I have a TKG 2.1.1 (kubernetes version 1.24.10) cluster deployed in Azure in a private network that already has an internal load balancer provisioned (by the tanzu installer). When attempting to deploy the istio-ingressgateway, the service is stuck in pending.
Install command:
helm install -f values.yaml istio-ingressgateway istio/gateway -n istio-ingress --wait
values.yaml:
service:
type: LoadBalancer
ports:
- name: status-port
port: 15021
protocol: TCP
targetPort: 15021
- name: http2
port: 80
protocol: TCP
targetPort: 80
- name: https
port: 443
protocol: TCP
targetPort: 443
annotations:
service.beta.kubernetes.io/azure-load-balancer-internal: 'true'
have also attempted to run an upgrade with alterations to the values file.
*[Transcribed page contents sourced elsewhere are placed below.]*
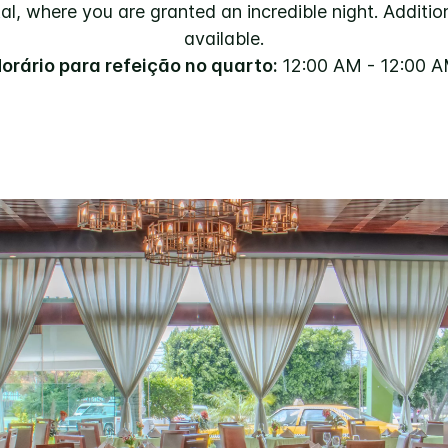
, where you are granted an incredible night. Addition
available.
orário para refeição no quarto:
12:00 AM - 12:00 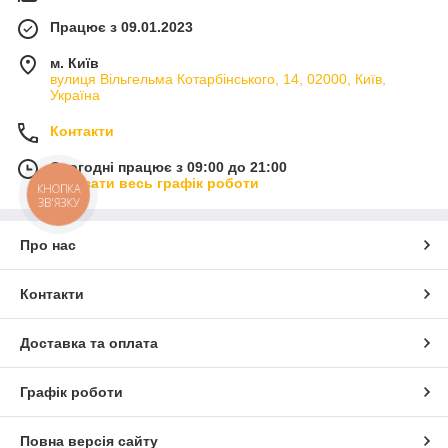
Працює з 09.01.2023
м. Київ
вулиця Вільгельма Котарбінського, 14, 02000, Київ,
Україна
Контакти
Сьогодні працює з 09:00 до 21:00
Показати весь графік роботи
КНОПКА
ЗВ'ЯЗКУ
Про нас
Контакти
Доставка та оплата
Графік роботи
Повна версія сайту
Revision 2:
service:
type: LoadBalancer
ports:
- name: status-port
port: 15021
protocol: TCP
targetPort: 15021
- name: http2
port: 80
protocol: TCP
targetPort: 80
- name: https
port: 443
protocol: TCP
targetPort: 443
annotations:
service.beta.kubernetes.io/azure-load-balancer-internal: 'true'
service.beta.kubernetes.io/azure-load-balancer-ipv4: <existing lb ip>
Revision 3:
service:
type: LoadBalancer
ports:
- name: status-port
port: 15021
protocol: TCP
targetPort: 15021
- name: http2
port: 80
protocol: TCP
targetPort: 80
- name: https
port: 443
protocol: TCP
targetPort: 443
annotations:
service.beta.kubernetes.io/azure-load-balancer-internal: 'true'
service.beta.kubernetes.io/azure-load-balancer-internal-subnet: app-pln-snet
Regardless of the values use the status returns:
helm status istio-ingressgateway -n istio-ingress
NAME: istio-ingressgateway
LAST DEPLOYED: Thu Jun 1 05:23:31 2023
NAMESPACE: istio-ingress
STATUS: failed
REVISION: 3
TEST SUITE: None
NOTES:
"istio-ingressgateway" successfully installed!
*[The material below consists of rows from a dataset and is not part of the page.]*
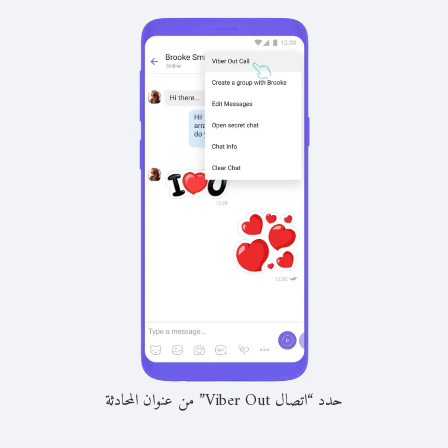
حدد “اتصال Viber Out” من عنوان المحادثة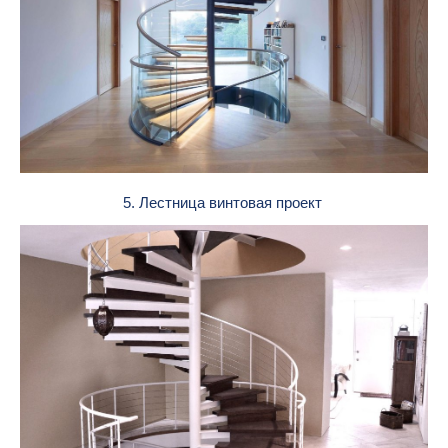
5. Лестница винтовая проект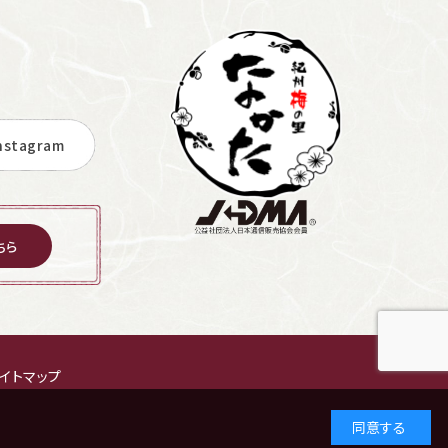
stagram
ちら
イトマップ
同意する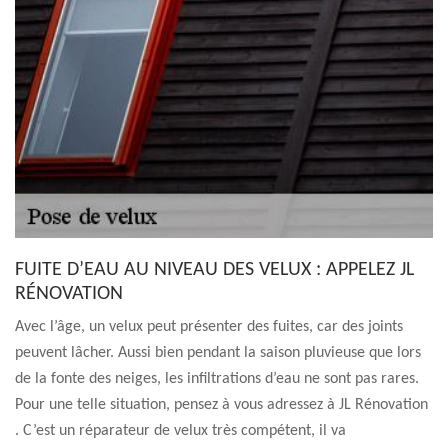
FUITE D’EAU AU NIVEAU DES VELUX : APPELEZ JL
RÉNOVATION
Avec l’âge, un velux peut présenter des fuites, car des joints
peuvent lâcher. Aussi bien pendant la saison pluvieuse que lors
de la fonte des neiges, les infiltrations d’eau ne sont pas rares.
Pour une telle situation, pensez à vous adressez à JL Rénovation
. C’est un réparateur de velux très compétent, il va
And the service looks like:
kubectl describe service istio-ingressgateway -n istio-ingress
Name: istio-ingressgateway
Namespace: istio-ingress
Labels: app=istio-ingressgateway
app.kubernetes.io/managed-by=Helm
app.kubernetes.io/name=istio-ingressgateway
app.kubernetes.io/version=1.17.2
helm.sh/chart=gateway-1.17.2
istio=ingressgateway
Annotations: meta.helm.sh/release-name: istio-ingressgateway
meta.helm.sh/release-namespace: istio-ingress
service.beta.kubernetes.io/azure-load-balancer-internal: true
service.beta.kubernetes.io/azure-load-balancer-internal-subnet: app-pln-snet
Selector: app=istio-ingressgateway,istio=ingressgateway
Type: LoadBalancer
IP Family Policy: SingleStack
IP Families: IPv4
IP: 100.69.48.176
IPs: 100.69.48.176
Port: status-port 15021/TCP
TargetPort: 15021/TCP
NodePort: status-port 32090/TCP
Endpoints: 100.96.1.230:15021
Port: http2 80/TCP
TargetPort: 80/TCP
NodePort: http2 31815/TCP
Endpoints: 100.96.1.230:80
Port: https 443/TCP
TargetPort: 443/TCP
NodePort: https 30364/TCP
Endpoints: 100.96.1.230:443
Session Affinity: None
External Traffic Policy: Cluster
Events: <none>
kubectl get service istio-ingressgateway -n istio-ingress -o wide
NAME TYPE CLUSTER-IP EXTERNAL-IP PORT(S) AGE SELECTOR
istio-ingressgateway LoadBalancer 100.69.48.176 <pending> 15021:32090/TCP,80:31815/TCP,443:30364/TCP 42m app=istio-ingressgateway,istio=ingressgateway
expectation is the the istio-ingressgateway would connect to the existing Azure internal lb and get the IP.
So a couple of changes were made from my initial deployment of TKG 2.1.1 and Istio 1.17.2 in order to get this to work. And to fix the issue I was having I had to destroy the TKG workload cluster and rebuild it.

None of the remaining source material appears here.